Stored data →
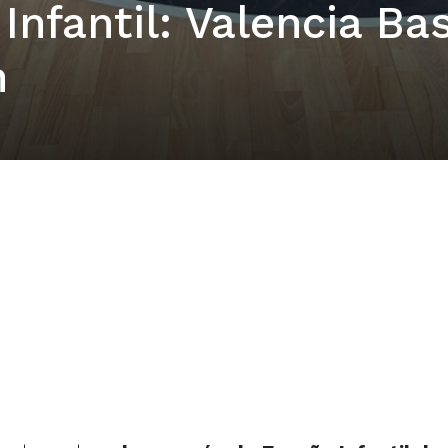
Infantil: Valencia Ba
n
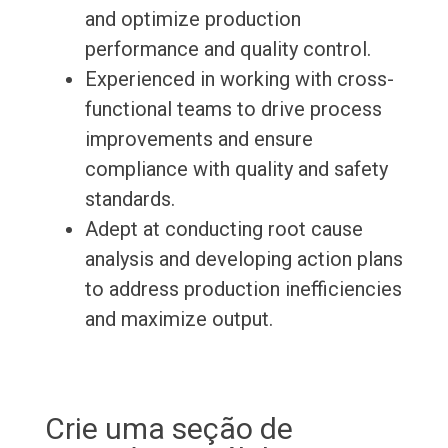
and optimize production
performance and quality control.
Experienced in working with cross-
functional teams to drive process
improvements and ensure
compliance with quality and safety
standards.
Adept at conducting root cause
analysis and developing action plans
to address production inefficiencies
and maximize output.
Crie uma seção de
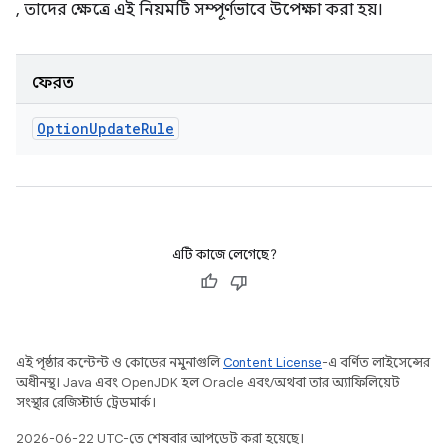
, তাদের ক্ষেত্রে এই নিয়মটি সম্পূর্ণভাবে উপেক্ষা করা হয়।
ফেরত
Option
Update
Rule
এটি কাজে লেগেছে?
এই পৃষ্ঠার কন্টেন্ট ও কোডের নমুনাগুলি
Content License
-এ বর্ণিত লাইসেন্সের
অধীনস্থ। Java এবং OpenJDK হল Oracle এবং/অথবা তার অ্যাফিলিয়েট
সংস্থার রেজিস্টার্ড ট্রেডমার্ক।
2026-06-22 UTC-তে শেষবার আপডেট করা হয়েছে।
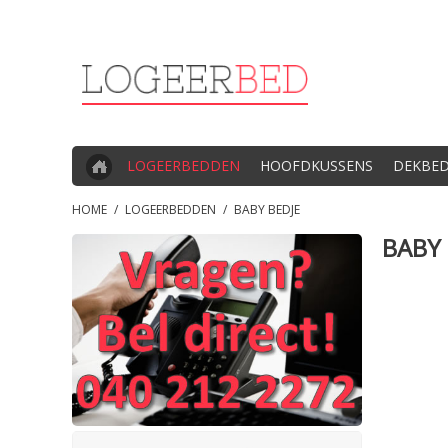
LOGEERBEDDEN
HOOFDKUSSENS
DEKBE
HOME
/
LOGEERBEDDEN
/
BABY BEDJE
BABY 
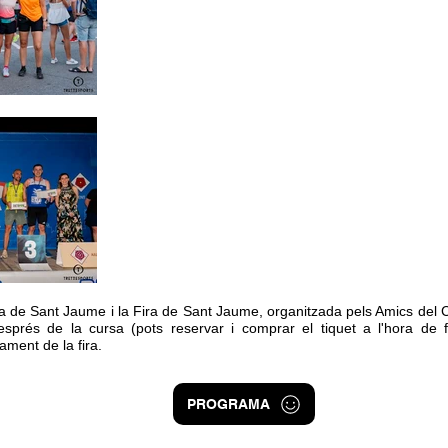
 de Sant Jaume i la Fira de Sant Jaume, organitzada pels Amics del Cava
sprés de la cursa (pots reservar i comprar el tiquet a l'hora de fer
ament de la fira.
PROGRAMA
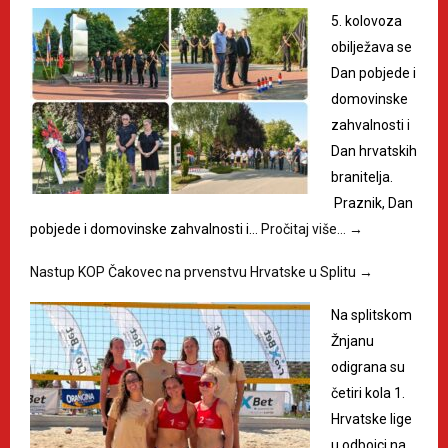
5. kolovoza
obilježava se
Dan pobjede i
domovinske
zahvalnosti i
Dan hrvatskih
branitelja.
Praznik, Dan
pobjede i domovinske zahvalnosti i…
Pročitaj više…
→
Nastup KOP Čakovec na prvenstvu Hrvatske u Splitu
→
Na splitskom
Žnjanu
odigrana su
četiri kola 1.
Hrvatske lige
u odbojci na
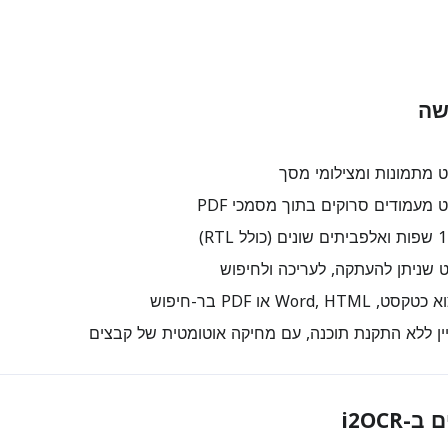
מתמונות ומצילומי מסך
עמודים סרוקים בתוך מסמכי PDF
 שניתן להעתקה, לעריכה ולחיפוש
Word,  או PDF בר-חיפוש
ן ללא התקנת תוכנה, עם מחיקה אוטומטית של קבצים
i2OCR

TASK STATEMENT → Your copy should be the entries retyped exactly, with no images in it.

YOUR RESPONSE →
Infantil: Valencia Ba
n
and optimize production
performance and quality control.
Experienced in working with cross-
functional teams to drive process
improvements and ensure
compliance with quality and safety
standards.
Adept at conducting root cause
analysis and developing action plans
to address production inefficiencies
and maximize output.
Crie uma seção de
, তাদের ক্ষেত্রে এই নিয়মটি সম্পূর্ণভাবে উপেক্ষা করা হয়।
ফেরত
Option
Update
Rule
এটি কাজে লেগেছে?
এই পৃষ্ঠার কন্টেন্ট ও কোডের নমুনাগুলি
Content License
-এ বর্ণিত লাইসেন্সের
অধীনস্থ। Java এবং OpenJDK হল Oracle এবং/অথবা তার অ্যাফিলিয়েট
সংস্থার রেজিস্টার্ড ট্রেডমার্ক।
2026-06-22 UTC-তে শেষবার আপডেট করা হয়েছে।
LOGEERBEDDEN
HOOFDKUSSENS
DEKBE
HOME
/
LOGEERBEDDEN
/
BABY BEDJE
BABY 
 de Sant Jaume i la Fira de Sant Jaume, organitzada pels Amics del Cava
sprés de la cursa (pots reservar i comprar el tiquet a l'hora de fer
ament de la fira.
PROGRAMA
5. kolovoza
obilježava se
Dan pobjede i
domovinske
zahvalnosti i
Dan hrvatskih
branitelja.
Praznik, Dan
pobjede i domovinske zahvalnosti i…
Pročitaj više…
→
Nastup KOP Čakovec na prvenstvu Hrvatske u Splitu
→
Na splitskom
Žnjanu
odigrana su
četiri kola 1.
Hrvatske lige
u odbojci na
מתמונות ומצילומי מסך
עמודים סרוקים בתוך מסמכי PDF
 שניתן להעתקה, לעריכה ולחיפוש
Word,  או PDF בר-חיפוש
ן ללא התקנת תוכנה, עם מחיקה אוטומטית של קבצים
i2OCR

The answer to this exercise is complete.